Stigma and HIV
Much of our work aims to understand and address stigma and health inequities across the HIV prevention and treatment cascade. Among people at risk for HIV, stigma associated with substance use disorders, race/ethnicity, gender identity, and other characteristics is related to behaviors that increase risk for HIV such as substance use and sex without condoms. Among people living with HIV, stigma associated with HIV is related to less engagement in treatment, less medication adherence, and worse wellbeing. We are collaborating on several projects related to HIV stigma.
Key populations at risk of HIV (including men who have sex with men, people who inject drugs, transgender women, and female sex workers) are often more likely to be infected with HIV but less likely than members of the general population to know of their HIV status, receive HIV prevention counseling, or be linked to HIV care services. Clinician stigma towards these groups remains a potent and persistent driver of these HIV disparities in many places of the world.

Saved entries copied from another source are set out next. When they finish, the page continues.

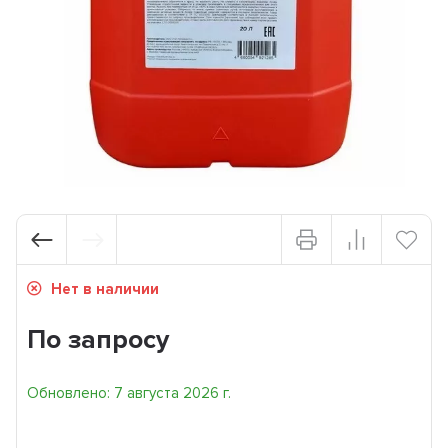
Нет в наличии
По запросу
Обновлено: 7 августа 2026 г.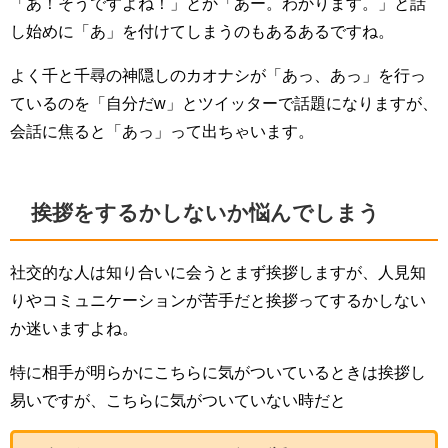
「あ！そうですよね！」とか「あー。わかります。」と話
し始めに「あ」を付けてしまうのもあるあるですね。
よく千と千尋の神隠しのカオナシが「あっ、あっ」を行っ
ているのを「自分だw」とツイッターで話題になりますが、
会話に焦ると「あっ」って出ちゃいます。
挨拶をするかしないか悩んでしまう
社交的な人は知り合いに会うとまず挨拶しますが、人見知
りやコミュニケーションが苦手だと挨拶ってするかしない
か迷いますよね。
特に相手が明らかにこちらに気がついているときは挨拶し
易いですが、こちらに気がついていない時だと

We are incorporating evidence-based stigma reduction tools into a popular teletraining platform for clinicians and pilot testing our resulting intervention (Project ECHO® for HIV Prevention and Stigma Reduction) with clinicians in Malaysia, a context wherein clinician stigma and HIV disparities are substantial. This study is funded by the National Institute on Mental Health (R34MH124390).
We are working with Chanelle Howe and Akilah Dulin Keita to develop a reliable and valid measure of individual, interpersonal, and neighborhood resilience among African Americans living with HIV. This measure may ultimately inform the development and implementation of novel multilevel resilience-related interventions to reduce persistent racial disparities in HIV disease. This study is funded by the National Institute of Mental Health (R01MH112386).
Over half of HIV infections worldwide are undiagnosed. To increase HIV testing, the World Health Organization recommends that persons living with HIV receive health care provider assistance to notify their sex and needle-sharing partners of shared exposure so that they can be tested. Two key populations for assisted partner services are prisoners, who are at increased risk of HIV infection, and their partners in the community, who are also at risk. To increase the number of at-risk partners who know their HIV status, we worked with Gabriel Culbert to develop IMPART, a nurse-assisted partner notification intervention for criminal justice settings. If successful, IMPART would provide an important new approach to increase HIV testing among community dwelling partners of HIV-positive male prison inmates in global regions where HIV prevalence among prisoners is high. This study is funded by the National Institute of Mental Health (R34MH115779).
Engagement in HIV care is important for maintaining the health and wellbeing of people living with HIV. Yet, approximately 60% of PLWH in the United States and 20% of PLWH in Delaware are not engaged in care. We are working with the Christiana Care HIV Community Program to compare barriers to HIV care engagement in Wilmington, Smyrna, and Georgetown, Delaware via qualitative interviews with people living with HIV and healthcare providers. These sites are proximal to the locations with the highest concentrations of HIV in the state and differ geographically and socio-culturally. Research comparing barriers, including experiences of stigma, can inform the adaptation of interventions to enhance engagement in care throughout the state of Delaware.
Black men who have sex with men experience an alarmingly high rate of HIV and STIs in the US. We are working with Lisa Eaton, PhD to develop and conduct structural and stigma-focused interventions to increase HIV and STI testing uptake among Black men who have sex with men. This study is funded by the National Institute of Mental Health (R01MH109409).